Identify and copy all lines of the material where the string "timp" is found.
--------------------
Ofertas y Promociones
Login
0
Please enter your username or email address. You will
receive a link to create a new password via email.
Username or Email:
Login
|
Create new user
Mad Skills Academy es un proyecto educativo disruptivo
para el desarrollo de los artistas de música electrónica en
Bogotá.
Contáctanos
--------------------
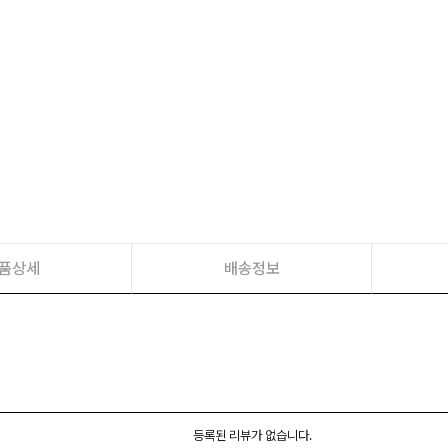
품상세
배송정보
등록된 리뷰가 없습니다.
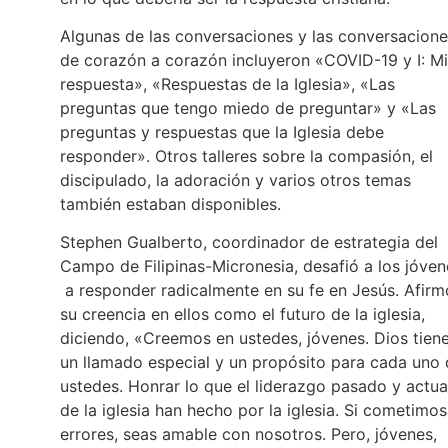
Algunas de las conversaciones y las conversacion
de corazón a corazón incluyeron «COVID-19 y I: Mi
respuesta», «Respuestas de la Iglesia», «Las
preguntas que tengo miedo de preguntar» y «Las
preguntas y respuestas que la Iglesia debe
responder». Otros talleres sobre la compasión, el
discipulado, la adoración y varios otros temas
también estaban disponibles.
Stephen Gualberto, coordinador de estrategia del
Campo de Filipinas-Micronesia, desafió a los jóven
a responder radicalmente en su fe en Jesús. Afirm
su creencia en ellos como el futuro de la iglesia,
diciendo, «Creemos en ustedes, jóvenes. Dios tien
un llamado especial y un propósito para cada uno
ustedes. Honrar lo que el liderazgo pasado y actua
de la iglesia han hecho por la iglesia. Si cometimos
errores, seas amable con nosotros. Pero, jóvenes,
--------------------
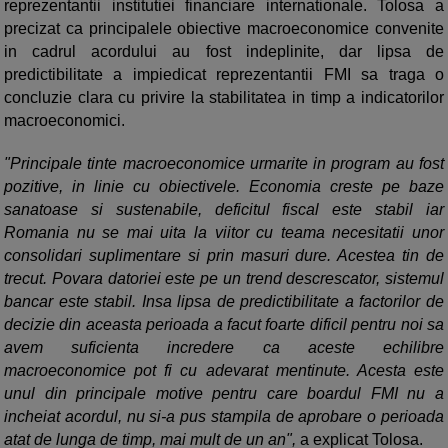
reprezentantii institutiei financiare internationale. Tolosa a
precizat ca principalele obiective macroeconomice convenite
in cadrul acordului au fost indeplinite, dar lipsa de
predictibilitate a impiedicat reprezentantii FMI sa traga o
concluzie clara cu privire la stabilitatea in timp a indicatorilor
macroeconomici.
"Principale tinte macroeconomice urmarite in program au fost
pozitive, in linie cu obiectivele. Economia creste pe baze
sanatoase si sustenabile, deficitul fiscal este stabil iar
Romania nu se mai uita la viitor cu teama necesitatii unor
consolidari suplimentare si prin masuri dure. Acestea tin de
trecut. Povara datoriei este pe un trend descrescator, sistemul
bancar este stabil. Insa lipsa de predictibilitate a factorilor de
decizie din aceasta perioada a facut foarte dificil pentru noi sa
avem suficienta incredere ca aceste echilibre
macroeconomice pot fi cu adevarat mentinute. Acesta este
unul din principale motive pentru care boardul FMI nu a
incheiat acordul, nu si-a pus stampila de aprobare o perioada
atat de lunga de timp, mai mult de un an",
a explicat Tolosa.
--------------------
[Answer space]:
concluzie clara cu privire la stabilitatea in timp a indicatorilor
atat de lunga de timp, mai mult de un an",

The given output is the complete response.